- INSTRUCTIONS TO FOLLOW:
The records are given next. Repeat each one exactly.

RECORDS TO USE section start

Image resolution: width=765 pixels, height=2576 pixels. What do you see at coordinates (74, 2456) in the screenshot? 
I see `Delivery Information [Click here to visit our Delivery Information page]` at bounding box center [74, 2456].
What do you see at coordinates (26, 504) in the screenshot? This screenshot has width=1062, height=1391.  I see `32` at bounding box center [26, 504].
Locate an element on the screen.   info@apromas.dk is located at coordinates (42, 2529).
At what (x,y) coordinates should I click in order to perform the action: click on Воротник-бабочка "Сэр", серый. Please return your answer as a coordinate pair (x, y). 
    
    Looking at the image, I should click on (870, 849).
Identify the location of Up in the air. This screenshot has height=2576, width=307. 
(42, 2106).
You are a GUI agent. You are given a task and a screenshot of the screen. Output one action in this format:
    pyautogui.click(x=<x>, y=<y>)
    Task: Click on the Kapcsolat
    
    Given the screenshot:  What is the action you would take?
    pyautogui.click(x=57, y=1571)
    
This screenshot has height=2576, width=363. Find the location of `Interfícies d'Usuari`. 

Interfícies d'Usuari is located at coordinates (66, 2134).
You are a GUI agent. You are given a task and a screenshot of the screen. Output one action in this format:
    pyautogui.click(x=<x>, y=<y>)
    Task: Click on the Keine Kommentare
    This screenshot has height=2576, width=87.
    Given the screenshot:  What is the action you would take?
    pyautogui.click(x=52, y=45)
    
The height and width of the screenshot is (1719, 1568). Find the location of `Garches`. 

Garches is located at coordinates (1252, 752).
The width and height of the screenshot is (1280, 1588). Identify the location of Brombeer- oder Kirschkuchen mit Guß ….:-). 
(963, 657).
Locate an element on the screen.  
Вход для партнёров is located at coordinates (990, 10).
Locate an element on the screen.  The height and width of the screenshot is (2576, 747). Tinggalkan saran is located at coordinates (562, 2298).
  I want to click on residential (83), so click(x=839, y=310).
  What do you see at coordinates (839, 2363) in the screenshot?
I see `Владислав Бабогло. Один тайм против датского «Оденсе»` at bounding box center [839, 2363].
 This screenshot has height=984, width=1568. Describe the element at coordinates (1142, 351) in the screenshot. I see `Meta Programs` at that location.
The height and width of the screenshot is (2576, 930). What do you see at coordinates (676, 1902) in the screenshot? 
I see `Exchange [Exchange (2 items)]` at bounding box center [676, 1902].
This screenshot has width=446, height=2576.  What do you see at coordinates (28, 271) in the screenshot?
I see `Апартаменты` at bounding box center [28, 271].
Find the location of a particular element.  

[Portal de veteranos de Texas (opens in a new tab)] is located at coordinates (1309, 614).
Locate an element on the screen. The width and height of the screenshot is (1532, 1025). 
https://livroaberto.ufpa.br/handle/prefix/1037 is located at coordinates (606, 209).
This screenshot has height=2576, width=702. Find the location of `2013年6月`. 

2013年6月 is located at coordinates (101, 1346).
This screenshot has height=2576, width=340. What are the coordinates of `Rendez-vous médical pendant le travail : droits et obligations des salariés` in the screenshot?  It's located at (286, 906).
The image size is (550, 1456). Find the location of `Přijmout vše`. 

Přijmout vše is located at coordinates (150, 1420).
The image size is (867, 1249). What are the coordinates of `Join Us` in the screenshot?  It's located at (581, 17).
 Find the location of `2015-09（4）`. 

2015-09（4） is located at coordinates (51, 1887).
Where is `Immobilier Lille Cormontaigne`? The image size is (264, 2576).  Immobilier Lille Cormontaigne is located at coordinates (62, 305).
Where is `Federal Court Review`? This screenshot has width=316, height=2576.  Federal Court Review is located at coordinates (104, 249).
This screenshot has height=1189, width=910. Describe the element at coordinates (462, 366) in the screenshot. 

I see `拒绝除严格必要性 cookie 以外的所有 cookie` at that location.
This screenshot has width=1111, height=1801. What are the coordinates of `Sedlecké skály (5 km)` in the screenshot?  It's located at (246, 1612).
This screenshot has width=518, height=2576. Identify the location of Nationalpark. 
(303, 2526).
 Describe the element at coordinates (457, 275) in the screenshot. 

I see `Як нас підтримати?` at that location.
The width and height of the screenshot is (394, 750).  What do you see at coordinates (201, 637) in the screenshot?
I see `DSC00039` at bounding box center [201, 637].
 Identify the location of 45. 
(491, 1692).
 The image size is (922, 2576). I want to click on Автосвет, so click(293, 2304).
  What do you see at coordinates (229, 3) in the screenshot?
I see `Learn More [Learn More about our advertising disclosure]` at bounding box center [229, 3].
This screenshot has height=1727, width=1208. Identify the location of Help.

RECORDS TO USE section end

- REPLY TO THE EXERCISE:
Image resolution: width=765 pixels, height=2576 pixels. What do you see at coordinates (74, 2456) in the screenshot? 
I see `Delivery Information [Click here to visit our Delivery Information page]` at bounding box center [74, 2456].
What do you see at coordinates (26, 504) in the screenshot? This screenshot has width=1062, height=1391.  I see `32` at bounding box center [26, 504].
Locate an element on the screen.   info@apromas.dk is located at coordinates (42, 2529).
At what (x,y) coordinates should I click in order to perform the action: click on Воротник-бабочка "Сэр", серый. Please return your answer as a coordinate pair (x, y). 
    
    Looking at the image, I should click on (870, 849).
Identify the location of Up in the air. This screenshot has height=2576, width=307. 
(42, 2106).
You are a GUI agent. You are given a task and a screenshot of the screen. Output one action in this format:
    pyautogui.click(x=<x>, y=<y>)
    Task: Click on the Kapcsolat
    
    Given the screenshot:  What is the action you would take?
    pyautogui.click(x=57, y=1571)
    
This screenshot has height=2576, width=363. Find the location of `Interfícies d'Usuari`. 

Interfícies d'Usuari is located at coordinates (66, 2134).
You are a GUI agent. You are given a task and a screenshot of the screen. Output one action in this format:
    pyautogui.click(x=<x>, y=<y>)
    Task: Click on the Keine Kommentare
    This screenshot has height=2576, width=87.
    Given the screenshot:  What is the action you would take?
    pyautogui.click(x=52, y=45)
    
The height and width of the screenshot is (1719, 1568). Find the location of `Garches`. 

Garches is located at coordinates (1252, 752).
The width and height of the screenshot is (1280, 1588). Identify the location of Brombeer- oder Kirschkuchen mit Guß ….:-). 
(963, 657).
Locate an element on the screen.  
Вход для партнёров is located at coordinates (990, 10).
Locate an element on the screen.  The height and width of the screenshot is (2576, 747). Tinggalkan saran is located at coordinates (562, 2298).
  I want to click on residential (83), so click(x=839, y=310).
  What do you see at coordinates (839, 2363) in the screenshot?
I see `Владислав Бабогло. Один тайм против датского «Оденсе»` at bounding box center [839, 2363].
 This screenshot has height=984, width=1568. Describe the element at coordinates (1142, 351) in the screenshot. I see `Meta Programs` at that location.
The height and width of the screenshot is (2576, 930). What do you see at coordinates (676, 1902) in the screenshot? 
I see `Exchange [Exchange (2 items)]` at bounding box center [676, 1902].
This screenshot has width=446, height=2576.  What do you see at coordinates (28, 271) in the screenshot?
I see `Апартаменты` at bounding box center [28, 271].
Find the location of a particular element.  

[Portal de veteranos de Texas (opens in a new tab)] is located at coordinates (1309, 614).
Locate an element on the screen. The width and height of the screenshot is (1532, 1025). 
https://livroaberto.ufpa.br/handle/prefix/1037 is located at coordinates (606, 209).
This screenshot has height=2576, width=702. Find the location of `2013年6月`. 

2013年6月 is located at coordinates (101, 1346).
This screenshot has height=2576, width=340. What are the coordinates of `Rendez-vous médical pendant le travail : droits et obligations des salariés` in the screenshot?  It's located at (286, 906).
The image size is (550, 1456). Find the location of `Přijmout vše`. 

Přijmout vše is located at coordinates (150, 1420).
The image size is (867, 1249). What are the coordinates of `Join Us` in the screenshot?  It's located at (581, 17).
 Find the location of `2015-09（4）`. 

2015-09（4） is located at coordinates (51, 1887).
Where is `Immobilier Lille Cormontaigne`? The image size is (264, 2576).  Immobilier Lille Cormontaigne is located at coordinates (62, 305).
Where is `Federal Court Review`? This screenshot has width=316, height=2576.  Federal Court Review is located at coordinates (104, 249).
This screenshot has height=1189, width=910. Describe the element at coordinates (462, 366) in the screenshot. 

I see `拒绝除严格必要性 cookie 以外的所有 cookie` at that location.
This screenshot has width=1111, height=1801. What are the coordinates of `Sedlecké skály (5 km)` in the screenshot?  It's located at (246, 1612).
This screenshot has width=518, height=2576. Identify the location of Nationalpark. 
(303, 2526).
 Describe the element at coordinates (457, 275) in the screenshot. 

I see `Як нас підтримати?` at that location.
The width and height of the screenshot is (394, 750).  What do you see at coordinates (201, 637) in the screenshot?
I see `DSC00039` at bounding box center [201, 637].
 Identify the location of 45. 
(491, 1692).
 The image size is (922, 2576). I want to click on Автосвет, so click(293, 2304).
  What do you see at coordinates (229, 3) in the screenshot?
I see `Learn More [Learn More about our advertising disclosure]` at bounding box center [229, 3].
This screenshot has height=1727, width=1208. Identify the location of Help.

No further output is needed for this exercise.